A 30ª Conferência das Partes da ONU sobre Mudanças Climáticas (COP30) será um marco histórico, pois acontecerá no Brasil, na cidade de Belém (PA), entre 10 e 21 de novembro. O encontro vai reunir líderes, ativistas e especialistas ambientais de todo o mundo para discutir soluções para os desafios climáticos do planeta.
O Brasil ganha destaque nas questões climáticas globais, especialmente pela Amazônia, que é um dos maiores reservatórios de biodiversidade do planeta e desempenha um papel fundamental na regulação do clima global.
Ser o anfitrião de um evento global não é só motivo de orgulho, mas também um grande desafio. Existe uma expectativa de liderarmos as discussões e os principais desdobramentos da conferência.
Como país sede, o Brasil assume a presidência da COP30 e, com ela, algumas responsabilidades:
- Garantir a logística da conferência: A organização de um evento dessa magnitude exige infraestrutura adequada, com foco na sustentabilidade.
- Contribuir com soluções regionais: O Brasil deve aproveitar sua posição para discutir ações voltadas para a preservação de ecossistemas essenciais, como a Amazônia, e também para a redução das emissões de carbono.

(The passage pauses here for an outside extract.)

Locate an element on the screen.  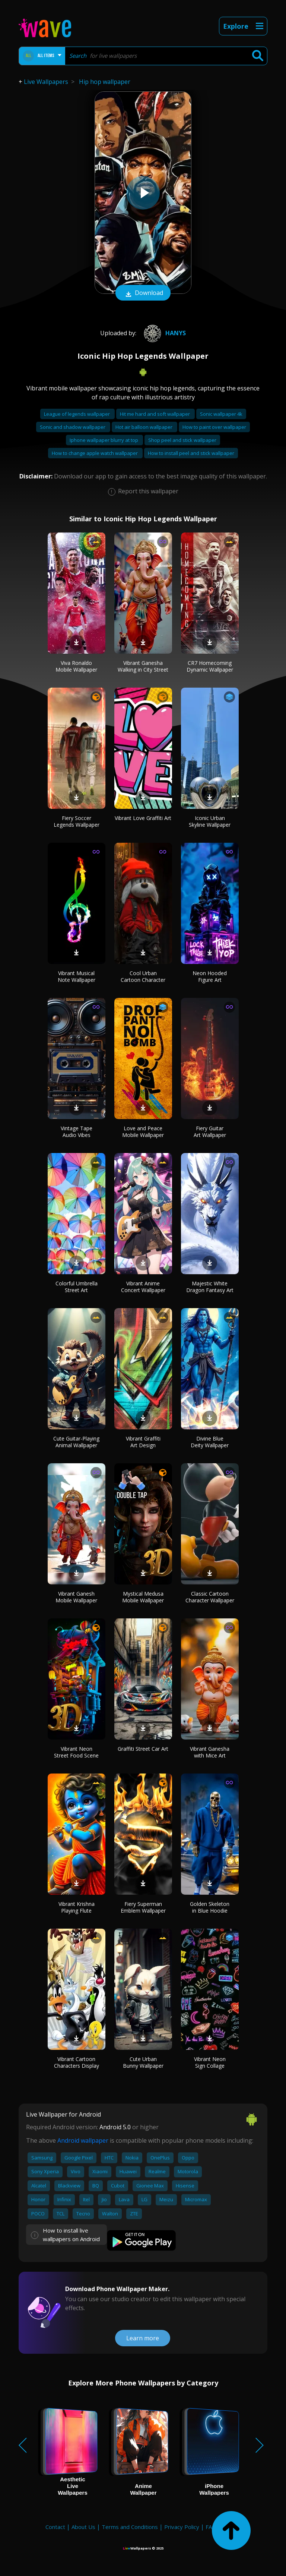
Classic Cartoon Character Wallpaper is located at coordinates (209, 1597).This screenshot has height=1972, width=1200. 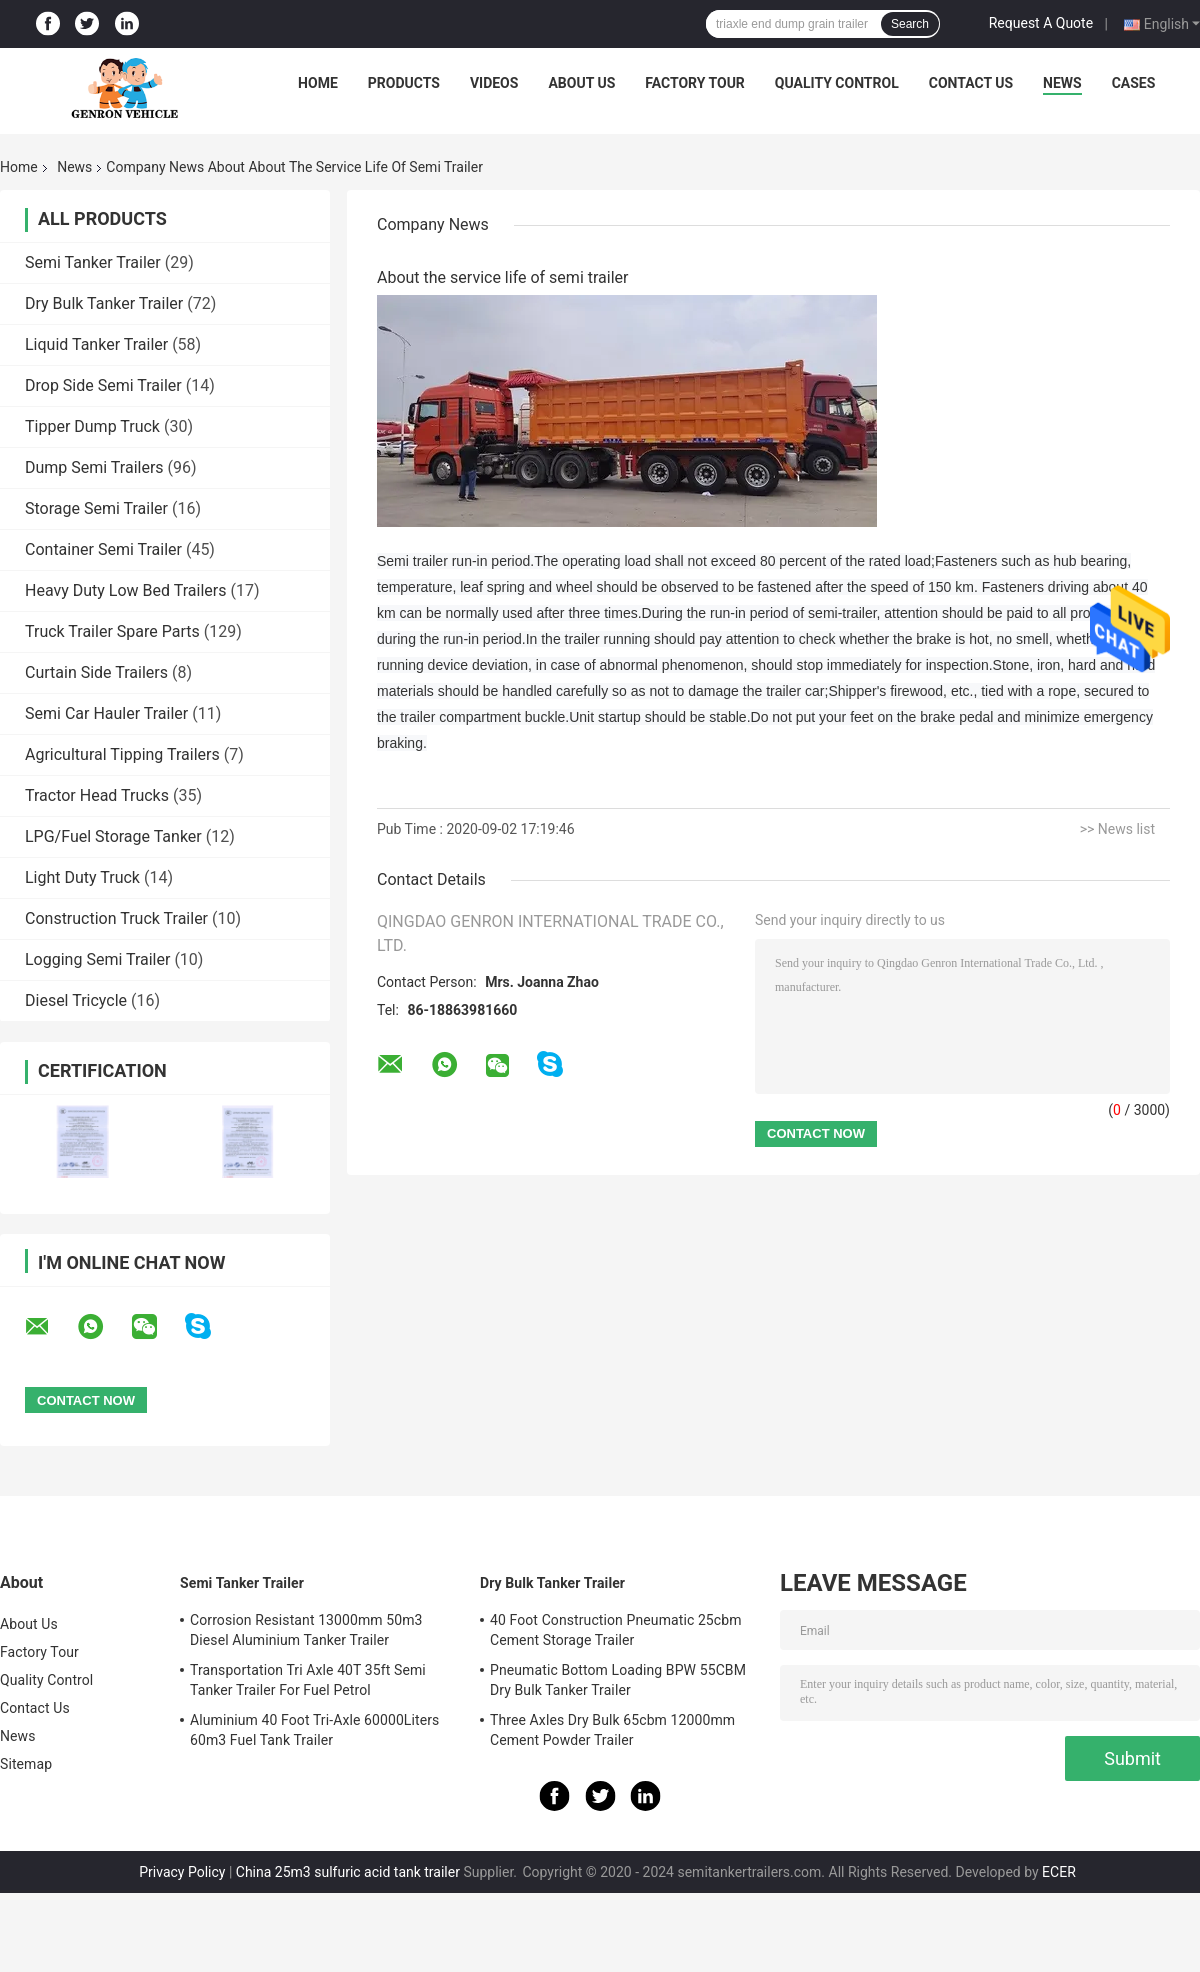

- Promover uma agenda inclusiva: É importante que o Brasil garanta que as vozes de todos os países e comunidades afetadas pelas mudanças climáticas sejam ouvidas, especialmente as populações indígenas e locais.
Liderança e diplomacia
André Corrêa do Lago, atual secretário de Clima, Energia e Meio Ambiente do Ministério das Relações Exteriores foi nomeado como o presidente da COP30. O embaixador tem uma vasta experiência em negociações ambientais e será o responsável por mediar as discussões entre os países e coordenar as ações pós-Conferência.
Enquanto promove o consenso entre nações com diferentes interesses e facilita o diálogo global, Lago tem a responsabilidade de definir os temas estratégicos da conferência, com foco na mitigação das mudanças climáticas, adaptação e justiça climática.
Além de liderar os debates, o presidente da conferência tem um papel crucial na implementação dos compromissos estabelecidos durante o encontro. Após a COP30, ele deve acompanhar a execução das soluções acordadas para garantir que os compromissos se transformem em ações concretas.
Guardião da floresta
Uma novidade da COP30 é a presença de um mascote. O escolhido foi o Curupira, figura mítica do nosso folclore conhecida por ser o protetor das florestas. Com seus pés virados para trás, ele simboliza a luta pela preservação ambiental, chamando atenção para a importância de cuidar do nosso meio ambiente.
A escolha do Curupira tem o objetivo de criar uma conexão emocional com as pessoas, especialmente as mais jovens, que são fundamentais para o futuro das questões ambientais. Com isso, espera-se que a COP30 inspire uma geração a se engajar e agir para preservar o planeta.
O desenho oficial do mascote ainda deve ser encomendado, e não há uma data prevista para que seja divulgado.
Expectativas para um futuro próximo
A COP30 será uma oportunidade para o Brasil mostrar sua liderança em questões ambientais globais. É fundamental que o nosso país se comprometa com ações concretas e que o presidente da Conferência saiba, de fato, como reunir esforços internacionais para alcançar os objetivos estabelecidos.
Com grandes expectativas em torno de uma conferência histórica, a COP30 em Belém promete ser um marco na luta contra as mudanças climáticas, com o Brasil vestindo a camisa 10.